Notable free agents who were not offered QOs by their former teams include shortstop Ha-Seong Kim, right-hander Shane Bieber, right-hander Walker Buehler, outfielder Tyler O'Neill, first baseman Paul Goldschmidt, and outfielder Jurickson Profar.
Adames might represent the best combination of offensive production at a position the Giants consider a priority to address, but Kim's lack of draft compensation will make him a more attractive target. The 29-year-old infielder, who was a favorite when he played for current Giants manager Bob Melvin in San Diego, is coming off surgery to repair a labrum tear in his right shoulder and is uncertain to be ready to begin the season. Kim is expected to be in demand, though, with agent Scott Boras noting in Wednesday's session with reporters at the GM meetings that there is a shortage of middle infielders on the market.

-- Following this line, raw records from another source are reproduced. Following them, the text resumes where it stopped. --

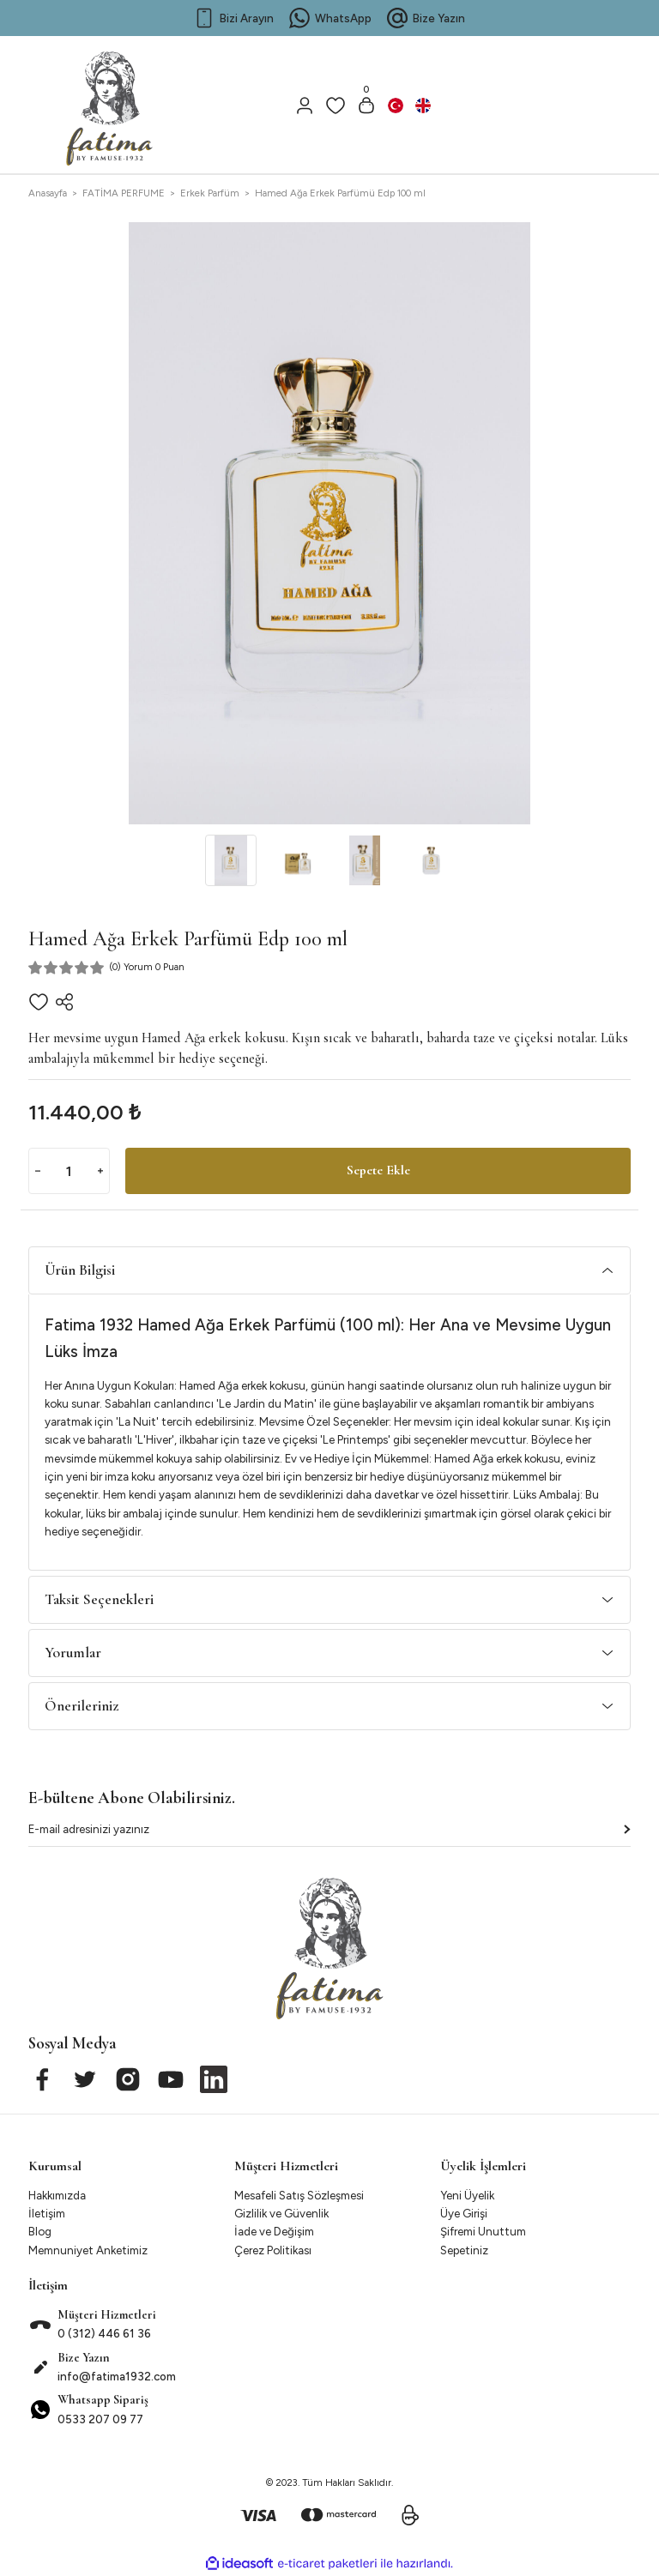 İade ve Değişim (274, 2231)
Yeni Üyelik (467, 2195)
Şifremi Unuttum (483, 2231)
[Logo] (109, 101)
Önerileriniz (81, 1706)
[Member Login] (304, 105)
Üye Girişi (463, 2213)
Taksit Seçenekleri (99, 1599)
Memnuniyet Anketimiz (88, 2250)
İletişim (46, 2213)
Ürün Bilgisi (80, 1270)
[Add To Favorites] (38, 1002)
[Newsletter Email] (329, 1833)
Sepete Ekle (378, 1170)
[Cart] (366, 105)
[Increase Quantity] (100, 1171)
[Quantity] (69, 1171)
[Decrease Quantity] (37, 1171)
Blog (39, 2231)
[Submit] (627, 1829)
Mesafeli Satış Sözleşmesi (299, 2195)
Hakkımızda (57, 2195)
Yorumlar (73, 1653)
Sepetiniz (464, 2250)
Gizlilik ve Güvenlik (281, 2213)
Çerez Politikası (272, 2250)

"His medical is established," Boras said. "He knows all the teams are aware of his return-to-play dates, which is going to be if not the start, very early in the season. They're all aware. They've seen the reports and are very comfortable with his medical."

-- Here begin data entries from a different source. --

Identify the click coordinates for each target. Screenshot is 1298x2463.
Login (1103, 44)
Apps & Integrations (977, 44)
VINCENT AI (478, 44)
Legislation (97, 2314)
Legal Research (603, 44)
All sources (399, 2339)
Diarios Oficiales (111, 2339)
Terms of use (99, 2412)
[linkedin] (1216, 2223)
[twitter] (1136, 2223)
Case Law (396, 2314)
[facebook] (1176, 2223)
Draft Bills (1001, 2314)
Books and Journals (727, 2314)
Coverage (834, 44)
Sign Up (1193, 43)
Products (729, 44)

Between Tyler Fitzgerald and Casey Schmitt , the Giants might feel comfortable ham-and-egging it at shortstop for a few weeks if they were to sign Kim and need to give him more time to ramp up the end stages of his recovery.

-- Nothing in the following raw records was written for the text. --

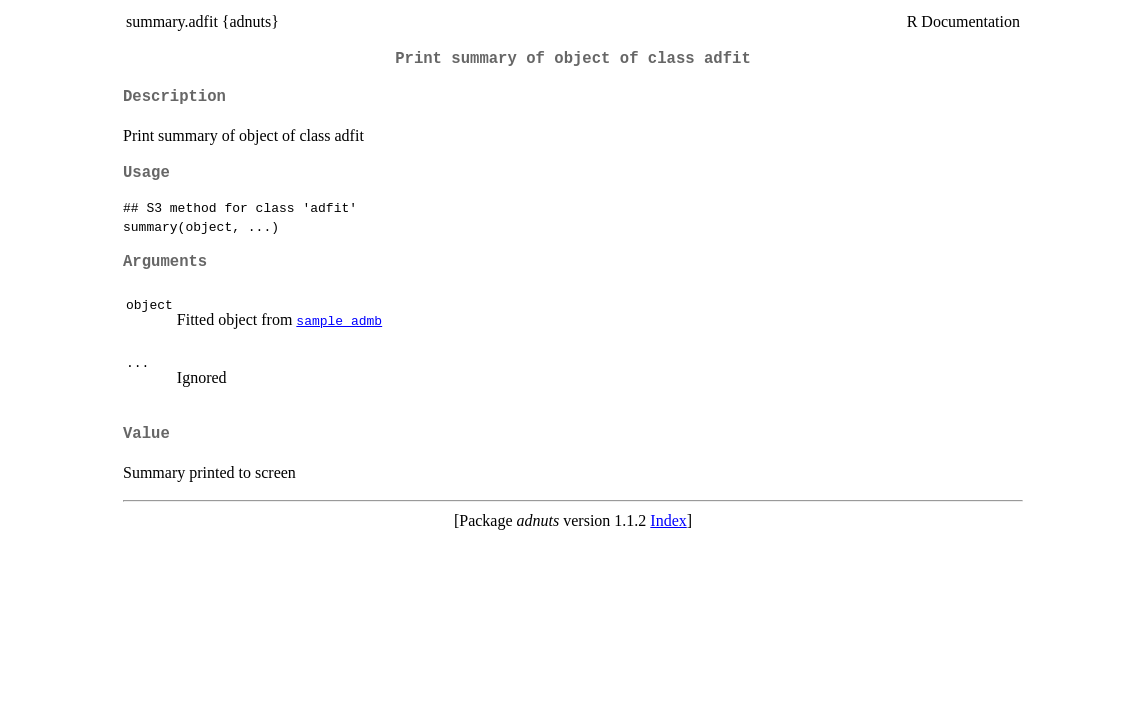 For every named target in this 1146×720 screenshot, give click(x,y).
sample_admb (339, 320)
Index (668, 520) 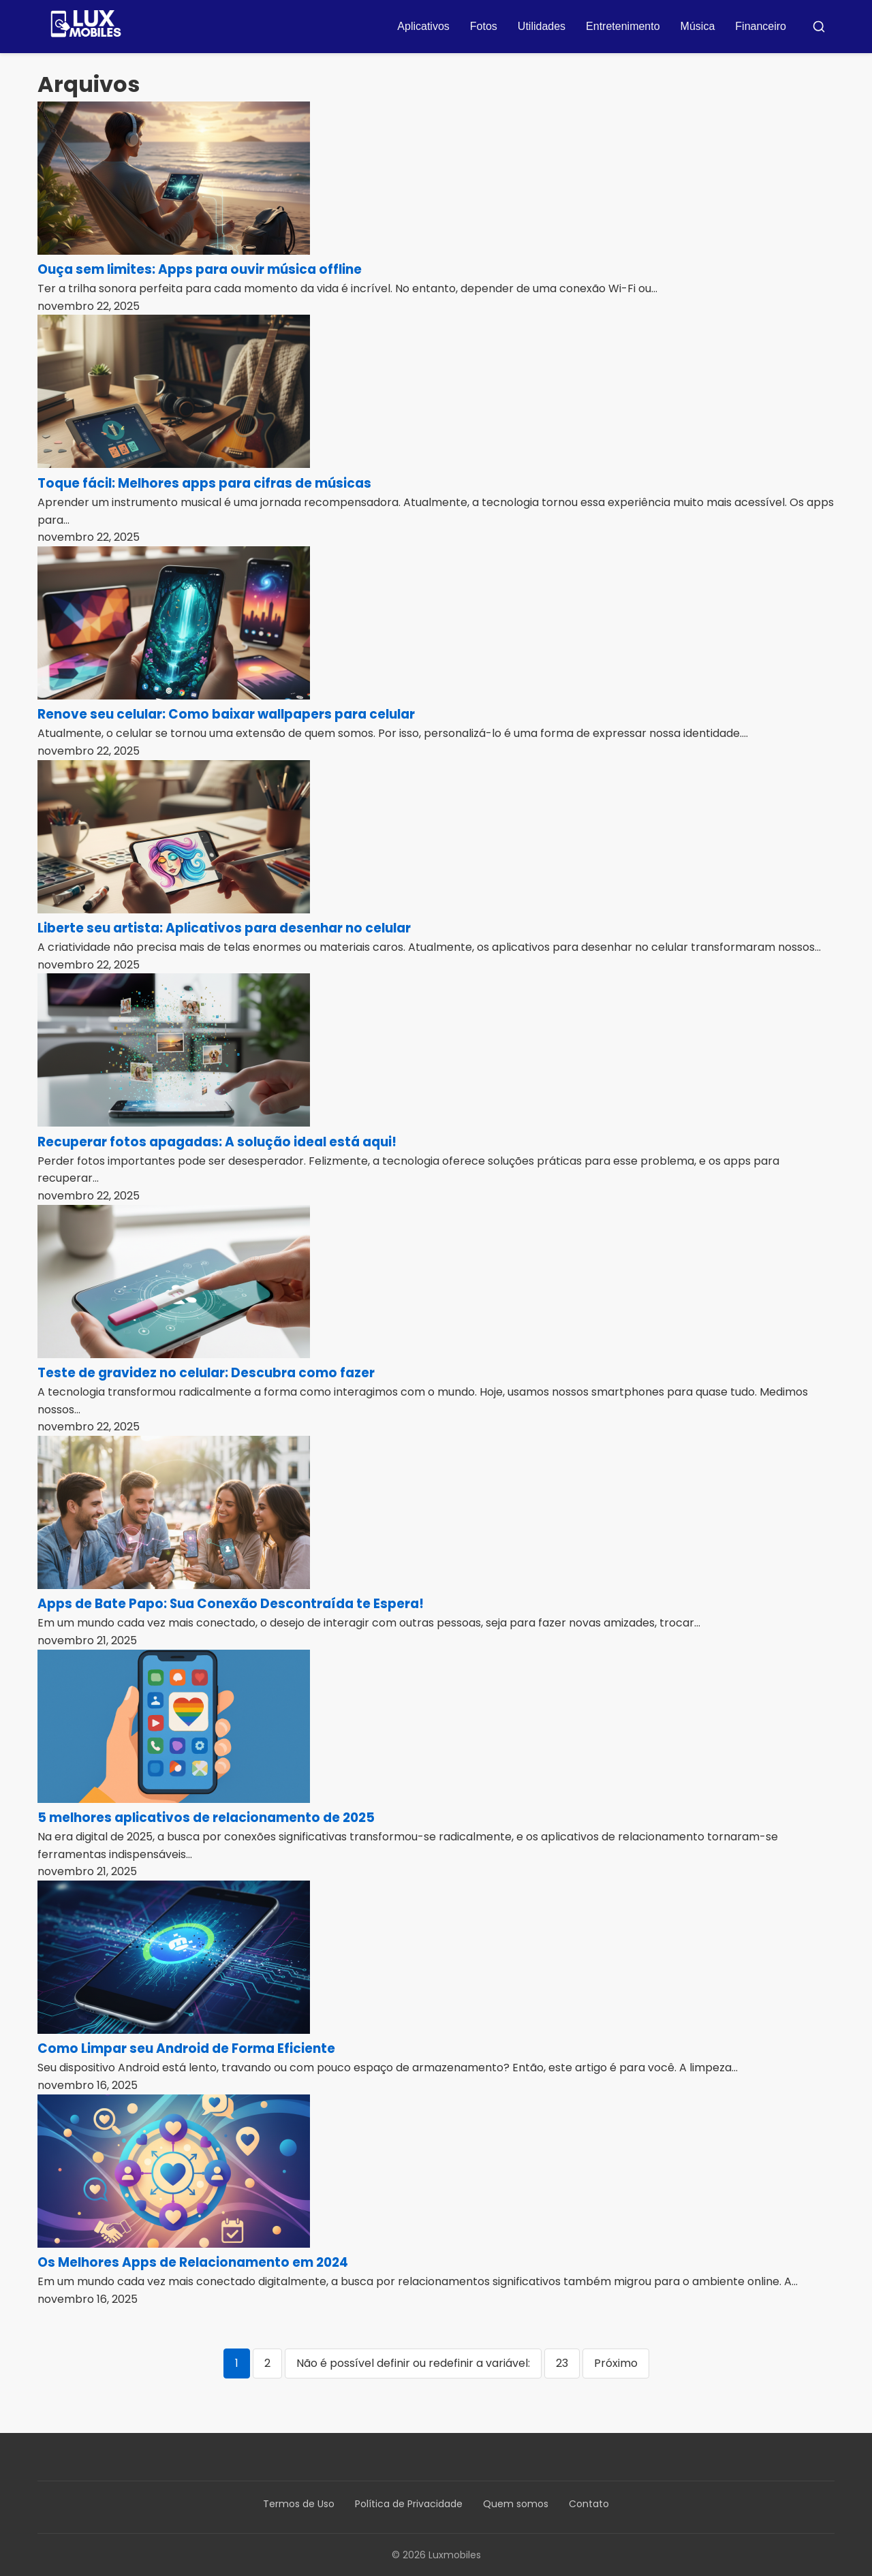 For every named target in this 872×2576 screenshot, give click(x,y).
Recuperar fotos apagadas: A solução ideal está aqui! (216, 1142)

The Giants also will have second-tier choices in the starting pitching market. If it's star power and name-brand entertainment value that they seek, they could go the Randy Johnson-circa-2009 route and try to squeeze a season out of future Hall of Famer Justin Verlander, who will be 42 on Opening Day. Bieber, who made one start last season for Cleveland before undergoing Tommy John surgery, might offer the most upside at the most approachable price point.
Nathan Eovaldi, who declined a $20 million option to return to the Texas Rangers , would be more expensive but is not tied to draft pick compensation.
Notably, neither is Snell, although the Giants are not expected to seek a swift reunion nor be competitive if his market goes where Boras expects it to go. Ownership also does not appear to have the same appetite, for Snell or anyone else, to wait out the market and potentially sign players in spring training or the weeks leading up to it.
If the Giants manage to return to the playoffs in 2025, some measure of credit should go to Zaidi. The Giants' outgoing president of baseball operations made too many mistakes to retain his position, but he also left a wellspring of young pitching that is well regarded within the industry. And he was a considerate camper when it came to the 40-man roster. He left it in better shape than he found it.
Then again, if the Giants find their way into the postseason next October, some of that will be in spite of Zaidi, too. When Giants ownership stood ready to support last spring's spending spree, there was no reason for Zaidi to pump the brakes. He likely understood it at the time: if the season didn't pan out, somebody else would be cleaning up the financial mess.